Media is a huge influence on society and the issues that society thinks about. Media is the gate keeper of public issues and public opinion. It brings important issues to the table and frames them in a way that shapes our knowledge and our views. It’s increasingly important for media to take responsibility for the amount of influence they have on the public and the way society thinks about critical issues.


Unfortunately, one of the most critical and important issues of our time has been framed exceedingly negative by the media. As described in  “Uncertainty, Threat, and the Role of the Media in Promoting the Dehumanization of Immigrants and Refugees,” an article by Victoria Esses and Stelian Medianu, the media turns constant uncertainty into crisis and threat. Refugees are dehumanized in media with three common portrayals:

  1. Refugees are sources and spreaders of infectious diseases
  2. Refugees are bogus queue-jumpers trying to gain entry to western countries
  3. Refugees are bogus and harboring terrorists



With these three themes, media focuses on the negative, rather than the positive. Behaviors like such are typically justified on the grounds that they are required to protect society from the “threats” that refugees pose. Media is promoting dehumanization by highlighting potential, but unlikely, threats to society and justifying these actions. Many individuals who play into these negative themes are more likely to believe that refugees deserve negative outcomes.

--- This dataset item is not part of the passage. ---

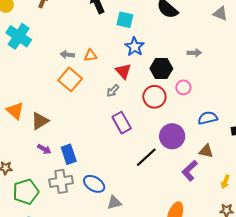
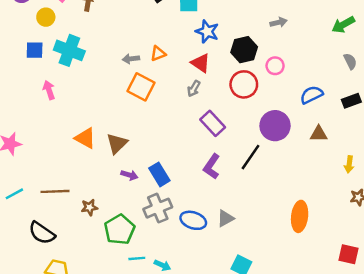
purple L-shape: (190, 171) -> (212, 167), moved
blue ellipse: (94, 184) -> (193, 220), moved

In addition, dehumanization leads to lack of support for government policies that aid in resettlement of refugees. But government is also responsible for these negative attitudes about refugees. In the article by Esses and Medianu, they found in Australia, “They found that 90% of the descriptive terms used by the federal government to describe asylum-seekers during this time were negative, with the asylum-seekers described as illegitimate, illegal, and threatening.”


It’s important as informed citizens to be critical of our news sources, the way we create opinions, and the knowledge we gather. We must support media organizations that are unbiased, factual, and truly care about informing citizens. If we can do so, the way we think about critical issues, such as the refugee crisis, will be more informed, fair, and valuable. Explore outside your comfort zone.